The lap/timing system was efficient. I would take out my earbuds as I approached tent city. The first guy was a spotter. He would announce your bib number as you approached and I would listen for this as well. They had a guy on a laptop that would just type in your number. There were also about 12 people with binders and spreadsheets, each of which were responsible for a handful of runners. Each runner introduced ourselves to our tracker just before the race, so we knew who to talk to. As I would run by, my tracker would give me a thumbs up, a “I got you Raymond” and sometimes a lap total. They also had the one and only clock there, and they would record our split time. A board right next to the timing tent showed the total mileage for each lap. There was no partial credit for partial labs, and your only official result would be the final distance at 24 hours. Since the 100 mile point was at the timing tent, those going over 100 miles would get a 100 mile split.
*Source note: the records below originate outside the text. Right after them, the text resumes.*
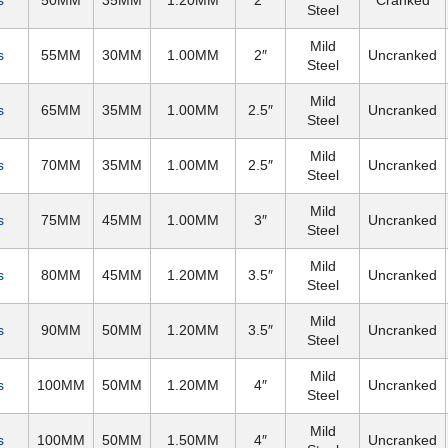
s
50MM
35MM
1.20MM
2″
Cranked
Steel
Mild
s
55MM
30MM
1.00MM
2″
Uncranked
Steel
Mild
s
65MM
35MM
1.00MM
2.5″
Uncranked
Steel
Mild
s
70MM
35MM
1.00MM
2.5″
Uncranked
Steel
Mild
s
75MM
45MM
1.00MM
3″
Uncranked
Steel
Mild
s
80MM
45MM
1.20MM
3.5″
Uncranked
Steel
Mild
s
90MM
50MM
1.20MM
3.5″
Uncranked
Steel
Mild
s
100MM
50MM
1.20MM
4″
Uncranked
Steel
Mild
s
100MM
50MM
1.50MM
4″
Uncranked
With a couple of laps left before my marathon split, the clouds started to move in. I knew that the severe stuff was supposed to hold off until around midnight, but the weather was unstable. I wanted to get this over with and go home. If there is severe weather, the race would be suspended and I would have to wait in the car until the race started again. I did not want to deal with that scenario. Despite the protest from my legs, I carried on.
Marathon Split (Unofficial)-6:15:12.
The clouds were thick at this point, but still no rain. I tried not to imagine what the gravel path would be like after a big downpour. It was still hot, and I was dunking water over my head at every aid station. I was walking more and more. Running was not much faster. The six hour runners had gone home. I finally hit the final lap. That lap would put my distance at 50.5 km. I was grateful that the lap ended just past of 50k instead of being just shy of it. I could not do another. Each footfall was painful. My legs were trashed. It is amazing how much harder it is to add 5 miles to a marathon. Finally, I see tent city (for the final time) and my finish line.
Final Distance-31.5 miles (50.7 km).
Final Time- 7:50:00 (although the official results will show 24:00:00).
Once I had crossed the finish, I told my tracker that I was done for the day. I was advised to check back in at any time if I wanted to resume the race. I grab my gear and head back to the car. As I made my way back to my vehicle, it started to rain. Just a few drops, but I was happy that the rain held off until the end of the event.
I did a quick change in the car and put on my event shirt. It was real now. I am an ultra-marathoner. I could add that to the resume that already included an Ironman triathlon.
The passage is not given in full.